Imaging cytoplasmic free calcium in histamine stimulated endothelial cells and in fMet-Leu-Phe stimulated neutrophils.

Intracellular free [Ca2+] ([Ca2+]i) was imaged in Fura-2 loaded human umbilical vein endothelial cells, using dual excitation light, an inverted epifluorescence microscope and a silicon intensified target camera. Oscillations of [Ca2+]i were induced in these cells by 0.5 microM histamine. Because the image processor contained a large random access memory of 32 Mbyte, it was possible to follow these oscillations over a period of several minutes with a time resolution of approximately 2 s. Plots of the variation of average [Ca2+]i measured from these images in neighbouring cells showed that not only were the oscillations asynchronous but also that they occurred at different frequencies.

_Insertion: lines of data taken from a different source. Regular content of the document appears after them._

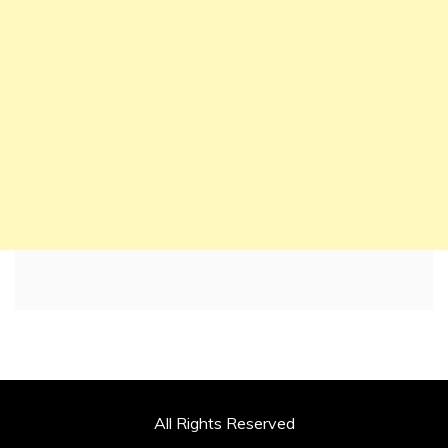
All Rights Reserved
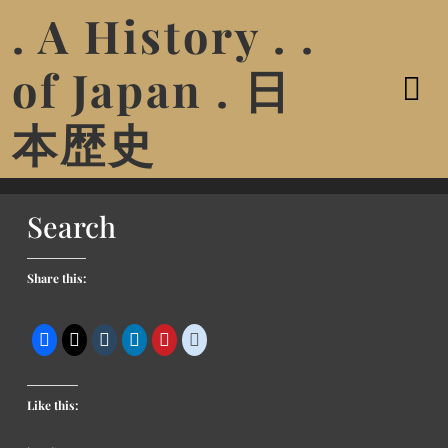
. A History . .
of Japan . 日
本歴史
Search
Share this:
Like this:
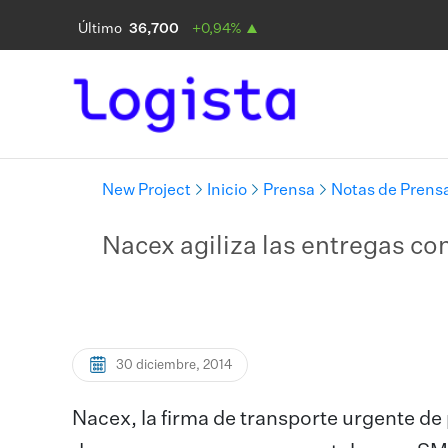
New Project
Inicio
Prensa
Notas de Prens
Nacex agiliza las entregas co
30 diciembre, 2014
Nacex, la firma de transporte urgente d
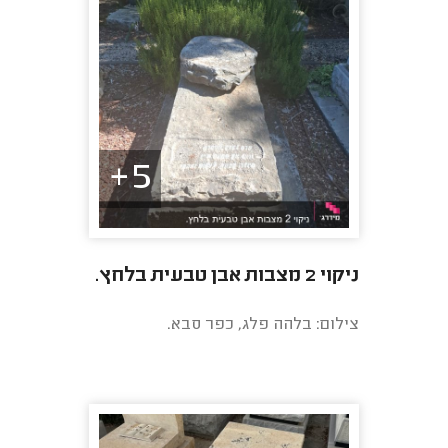
5+
ניקוי 2 מצבות אבן טבעית בלחץ.
צילום: בלהה פלג, כפר סבא.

This indicates that there is no strong coupling of [Ca2+]i in adjacent endothelial cells. The rise in [Ca2+]i stimulated by 0.5 microM histamine was qualitatively imaged at 80 ms intervals by recording images at 380 nm only. [Ca2+]i-independent variations in image intensity were removed by ratioing these images against a 380 nm image obtained before the stimulation by histamine. Such images revealed that [Ca2+]i rises first locally and then propagates across the cell at approximately 50 microns.s-1. Neutrophils were imaged following stimulation by fMet-Leu-Phe, also with a time resolution of 2 s. Three responses were determined from the images: (a) the rise in [Ca2+]i; (b) the cell spreading; and (c) the chemokinesis. Measuring these responses in single cells clearly showed the temporal relationships with the responses occurring in the order listed above.